These experiences of family members working in mental health services are part of the personal history that is described as having an impact on the participants’ professional role. Experiencing family members working with service users with severe mental health problems gives the participant an insight that seems to result in a feeling of safety and familiarity that contributes to a higher tolerance in the professional role when working in the CRHT team. As the team works with service users with an acute mental health crisis staying at home, often meeting stressful and overwhelming situations, a higher tolerance might be an important quality for these participants. The personal history, here represented by experiences of family members working in mental health services, provides necessary and important qualities to the professional role in a CRHT team.
Based on the findings, there are two aspects to be discussed further. First, the participants do experience a relationship between their personal histories and professional roles. They create narratives based on individual experiences and cultural context, their personal histories, which give meaning to their actions and choices, throughout their carrier and in their professional role [11, 31]. Secondly, three main themes emerge from the interviews that elucidate how CRHT team members experience the relationship between their personal histories and professional roles. The themes are experiences of the relationship between oneself as a person and one’s work role, work experiences, and family experiences. These are elements that may be seen as developing through their life stories and construction of identity as described by McAdams  and Schütz and Wagner . The elements are experienced as connected to the work in the area of CRHT.

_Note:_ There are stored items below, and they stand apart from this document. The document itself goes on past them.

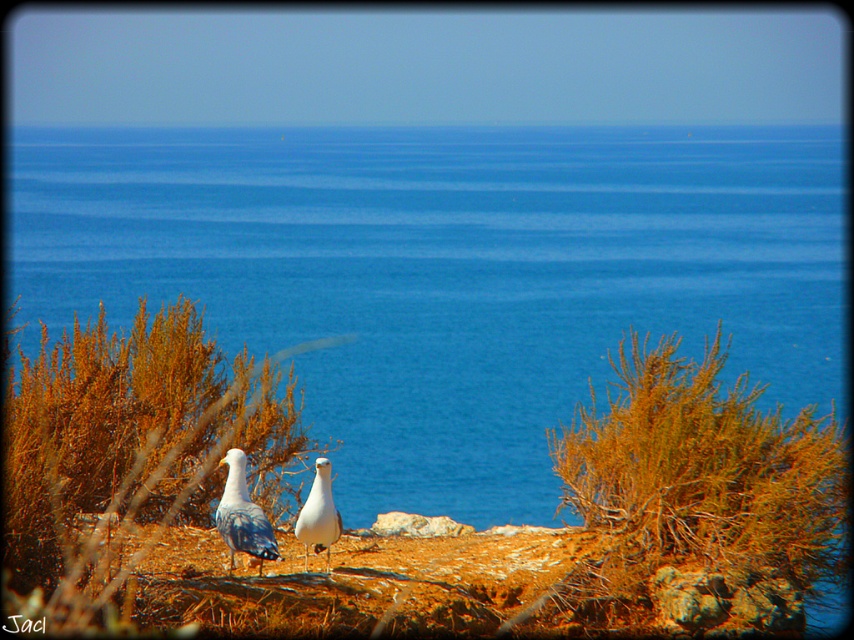 Question: Does brown textured bush at center right appear on the left side of white feathered bird at center?

Choices:
 (A) no
 (B) yes

Answer: (A)

Question: Does brown shrubbery at center have a greater width compared to white feathered bird at center?

Choices:
 (A) yes
 (B) no

Answer: (A)

Question: Is brown shrubbery at center bigger than brown textured bush at center right?

Choices:
 (A) no
 (B) yes

Answer: (B)

Question: Based on their relative distances, which object is farther from the brown shrubbery at center?

Choices:
 (A) white feathered seagull at lower center
 (B) brown textured bush at center right
 (C) blue water at center
 (D) white feathered bird at center

Answer: (C)

Question: Which object is positioned closest to the white feathered bird at center?

Choices:
 (A) brown shrubbery at center
 (B) brown textured bush at center right
 (C) blue water at center

Answer: (A)

Question: Which point is closer to the camera?

Choices:
 (A) (256, 365)
 (B) (709, 243)

Answer: (A) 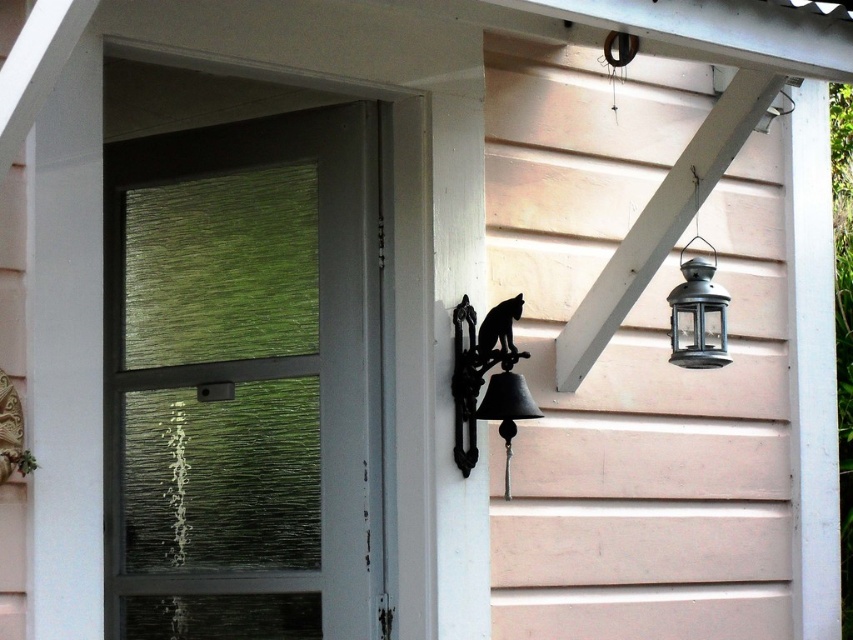 Is point (491, 392) less distant than point (683, 305)?

Yes, it is in front of point (683, 305).

Locate an element on the screen. Image resolution: width=853 pixels, height=640 pixels. black wrought iron bell at center is located at coordinates (489, 380).

Which is behind, point (212, 280) or point (712, 298)?

Point (212, 280)

Locate an element on the screen. The image size is (853, 640). green frosted glass window at left is located at coordinates tap(242, 378).

You are a GUI agent. You are given a task and a screenshot of the screen. Output one action in this format:
    pyautogui.click(x=<x>, y=<y>)
    Task: Click on the green frosted glass window at left
    Image resolution: width=853 pixels, height=640 pixels.
    Given the screenshot: What is the action you would take?
    pyautogui.click(x=242, y=378)

Where is `green frosted glass window at left`? green frosted glass window at left is located at coordinates (242, 378).

Does black wrought iron bell at center come behind black metal bell at center?

Answer: Yes.

Does point (469, 416) come closer to viewer compared to point (509, 445)?

No, it is not.

Is point (456, 403) more distant than point (509, 394)?

Yes, it is behind point (509, 394).

The width and height of the screenshot is (853, 640). Find the location of `black wrought iron bell at center`. black wrought iron bell at center is located at coordinates (489, 380).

4.1. Experiences of the Relationship between the Participants’ Personal Histories and Professional Roles: Meaning, Life Stories, and Identity
The participants make connections between their personal history and professional roles. There are differences in what themes they emphasize, in what connections they make and to what degree they explicitly make the connection. For some participants the story is told as a continuous narrative where each part is based on the previous one, and relationships are implicit. In other stories specific connections are made explicitly. Polkinghorne  describes how the narrative of a person’s life is formed and also develops during life. The narrative of life is written and rewritten as a history, as life goes by and is constantly changing . The purpose is to create a meaning to life. The starting point of our interviews was whether and how there were any connections between the personal history and professional role as described by CRHT team members. The interviews show how most of the participants describe links between the two, and also gives some meaning to how the personal history has affected the professional role.
Connections are made between experiences of the relationship between oneself as a person and the work role, work experiences, and family experiences. Elements from the relationship between themselves as persons and their work role, profound experiences in their work context and their family stories contribute to how they understand and explain that they are working in a profession like the CRHT team. There are differences in how they emphasize their experiences. Some participants emphasize their family experiences, while it is more common in this sample to highlight the relationship between themselves as persons and their work role. Bruner explains how meaning is constructed by the individual but also by the culture through a shared social history. This allows an individual continuity [11, 32].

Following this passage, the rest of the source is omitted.